The Court also noted that the government servants/employees at present who have died prior to the date of amendment in the provision would be governed by the unamended provision, therefore negating its retrospective effect.
The bench made a reference while passing the order, “The provision of Rule 2(c) of the Rules of 1996, which excludes the married daughter from definition of dependent prior to its amendment vide notification dated 28.10.2021, is discriminatory and violative if Articles 14 to 16 of the Constitution of India and as such, the word ‘unmarried’ from the definition of ‘dependent’, is struck down.”
“Further, in Rule 5 of the Rules of 1996 also the word unmarried from the definition of ‘dependent’, is struck down. Further, in Rule 5 of the Rules of 1996 also the word unmarried daughters/adopted unmarried daughter, shall be read as daughters/adopted daughter.”
As a consequence, the bench directed the following, on account of striking down of the word “unmarried” from the definition –
“(i) the same shall not affect any case, wherein compassionate appointment has already been granted under the provisions as they stood before this order;
(ii) the same by itself would not provide a cause of action to any applicant and would apply to cases which are either pending before the competent authority and/or to the cases where litigation is pending on the date of this order only;
iii) the provisions and other requirements of the definition regarding the applicant being wholly dependent on the deceased government servant at the time of his/her death would be scrupulously applied;
(iv) all the parameters as laid down by Hon’ble Supreme Court for grant of compassionate appointment, shall also be scrupulously followed and that
(v) all other provisions of the Rules except the inclusion of the ‘married daughter’ in the definition of ‘dependent’, shall have full application.”

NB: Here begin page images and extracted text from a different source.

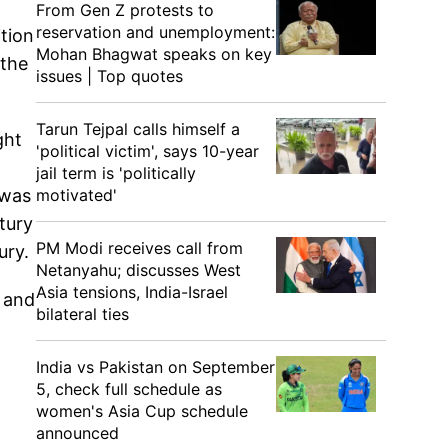
From Gen Z protests to
reservation and unemployment:
tion
Mohan Bhagwat speaks on key
 the
issues | Top quotes
Tarun Tejpal calls himself a
ght
'political victim', says 10-year
jail term is 'politically
motivated'
 was
tury
PM Modi receives call from
ury.
Netanyahu; discusses West
Asia tensions, India-Israel
 and
bilateral ties
India vs Pakistan on September
5, check full schedule as
women's Asia Cup schedule
announced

The Court overruled all other judgments including Sumer Kanwar vs. State o Raj & Ors.: 2012(3) RLW 2546 (Raj.), which followed the upholding of denial of compassionate appointment to married daughter.
The division bench observed the definition of “dependent” being a matter of policy and holding that the married daughter can’t be said to be dependent on the deceased employee and, that, the scope of compassionate appointment cannot be widened.
Whereas, the High Court quoted the fact that holding the married daughter as being eligible for compassionate appointment has been upheld by the Supreme Court as well.
The Court quoted that the redefined provision shall only apply to the pending cases and not to those already quashed.
Additionally, the bench also stated that when the government servant has died long ago, it will not give rise to any fresh cause of action to any applicant.
The bench also opined that now under the Maintenance and Welfare of Parents and Senior Citizens Act, 2007, equal duty has been imposed on both sons and daughters to take care and maintain the parents , thus, also implying the need to grant credit to unmarried daughters.
On the argument of a married daughter being dependent on her husband/in-laws, the Court stated that it is only a consequence of marriage that the daughter would cease to be dependent on the deceased government servant, therefore being disentitled to the compassionate appointment.
It stated, “The only reason indicated is purported lack of presumed dependence, the said basis, cannot be sustained, inasmuch as, there may be cases where despite marriage, the daughter for various reasons may continue to be dependent on the deceased government servant.”
The Court thus, held it clear that it was discriminative of a married dependent son to be entitled to compassionate appointment and a dependent married daughter to not be.